Well, last night's episode definitely moved a few things along didn't it? Before I marvel at Tyrion and Jorah's wee journey into Valyria, I've got to wonder what Varys is up to? He's lost his little companion and all his plans must now be on hold, remember, he did have rather glorious plans with Tyrion riding shotgun. 

But Tyrion got snatched and taken on a different adventure. It was rather humbling, learning how a great city like Valyria could be so great that the only real thing that could destroy it was Mother Nature. Learning that Jorah got a bit of grey scale on his wrist though poses a few questions, maybe he and Shireen, the daughter of Stannis might use their grey scale senses and somehow team up?

North of the wall you have the White Walkers, in Valyria you have dragons and Stone Men. While all these human figures do battle, some of the mental variety, some of the physical variety, we should all be reminded that sometimes, humanity just isn't enough.

Those White Walkers; while Jon Snow was hatching his plan to get the lovely folk from the North on his side, the conversation that Stannis had with Sam-well, was probably more telling. Sammy boy has already dispatched of a White Walker and as Stannis hinted at, that's a very handy killing to have on your CV. Sam probably has no idea how to do it again though, hence he's got to keep reading but for a long time we've wondered where Sam's value might come, how he's going to help whatever team he's on. If he keeps reading, he could become a great asset, especially as the Maester is over 100 years old and freezing to death.

Like you, I'm terribly sick of this Ramsay twat. His father, Roose Bolton is slightly easier to digest, but Ramsay, shit the bed.
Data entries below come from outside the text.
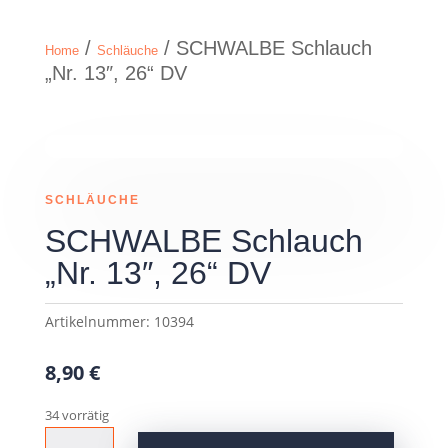
/
/ SCHWALBE Schlauch
Home
Schläuche
„Nr. 13″, 26“ DV
SCHLÄUCHE
SCHWALBE Schlauch
„Nr. 13″, 26“ DV
Artikelnummer:
10394
8,90
€
34 vorrätig
SCHWALBE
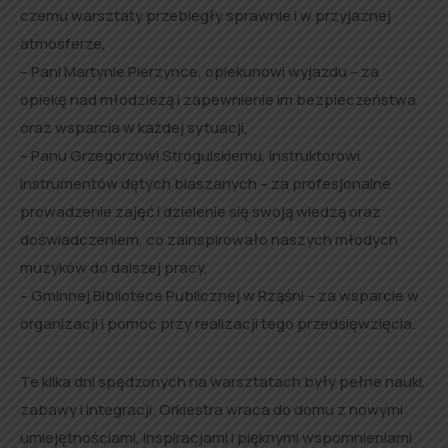
czemu warsztaty przebiegły sprawnie i w przyjaznej
atmosferze,
– Pani Martynie Pierzynce, opiekunowi wyjazdu – za
opiekę nad młodzieżą i zapewnienie im bezpieczeństwa
oraz wsparcia w każdej sytuacji,
– Panu Grzegorzowi Strogulskiemu, instruktorowi
instrumentów dętych blaszanych – za profesjonalne
prowadzenie zajęć i dzielenie się swoją wiedzą oraz
doświadczeniem, co zainspirowało naszych młodych
muzyków do dalszej pracy,
– Gminnej Bibliotece Publicznej w Rząśni – za wsparcie w
organizacji i pomoc przy realizacji tego przedsięwzięcia.
Te kilka dni spędzonych na warsztatach były pełne nauki,
zabawy i integracji. Orkiestra wraca do domu z nowymi
umiejętnościami, inspiracjami i pięknymi wspomnieniami.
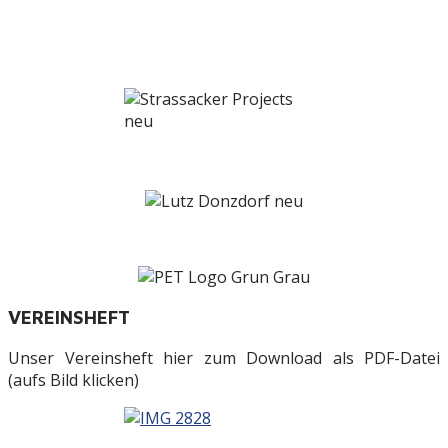
VEREINSHEFT
Unser Vereinsheft hier zum Download als PDF-Datei
(aufs Bild klicken)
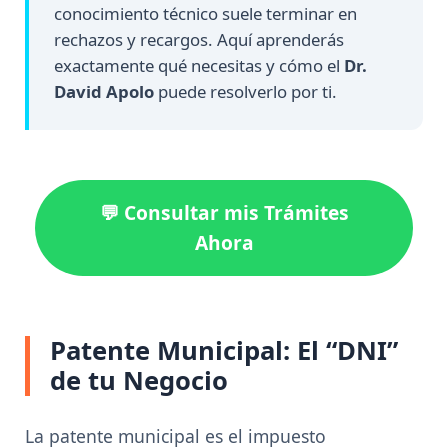
conocimiento técnico suele terminar en
rechazos y recargos. Aquí aprenderás
exactamente qué necesitas y cómo el
Dr.
David Apolo
puede resolverlo por ti.
💬 Consultar mis Trámites
Ahora
Patente Municipal: El “DNI”
de tu Negocio
La patente municipal es el impuesto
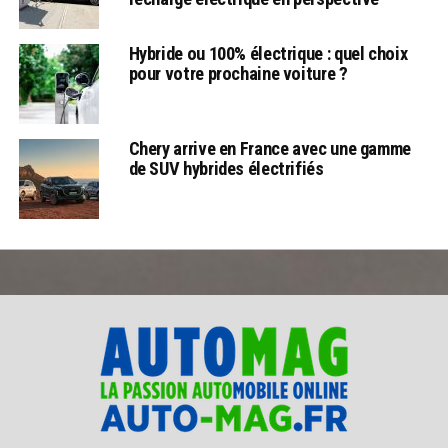
Hybride ou 100% électrique : quel choix
pour votre prochaine voiture ?
Chery arrive en France avec une gamme
de SUV hybrides électrifiés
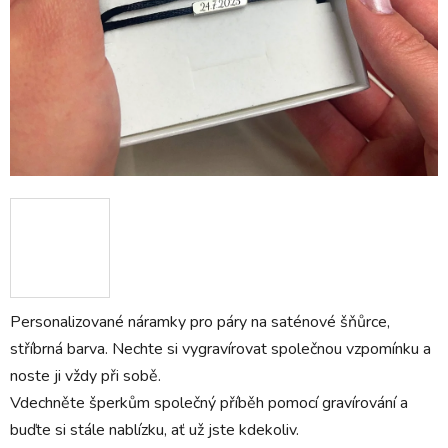
Personalizované náramky pro páry na saténové šňůrce,
stříbrná barva. Nechte si vygravírovat společnou vzpomínku a
noste ji vždy při sobě.
Vdechněte šperkům společný příběh pomocí gravírování a
buďte si stále nablízku, ať už jste kdekoliv.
This one was a roller coaster with Ramsay's side bitch, I use bitch in full meaning because let's be fair, she's a bitch, showing Sansa where Theon resides - in the kennels. Excuse me if I'm really dumb, but 'side-bitch' did that because she wanted to piss off Ramsay? (YES I'M ASKING YOU LORD MAESTER-WANNABE WILDCARD)

If so, then Ramsay's got to watch himself. He is consistently pissing off Sansa in his eerie, creepy way and if he continues to piss everyone off, revenge will come swiftly. 

There was some hope, but Roose appears to be just as evil as Ramsay. Possibly more evil and when he made Ramsay aware that Stannis would be marching on Winterfell, there was this vibe that Ramsay is his side-kick. Roose is still very much in charge, but they are cut from a similar cloth.

Team Sansa, I think we're all on Team Sansa. But that requires patience, she'll get her time but momentum is building towards her stepping out of this cycle of shitty events and taking matters into her own hands. Go on Sansa, light that candle.

I'm still confused about Daenerys, I don't know if I really like her or whether she's just really annoying. I think her constant battle to figure out how to lead is the annoying bit and this week she took revenge for the alley attack by feeding a rich plonker to her dragons. She then opened up the fighting pits and hinted that she will marry that guy (Hizdahr), that guy who is now one of the luckiest men alive. 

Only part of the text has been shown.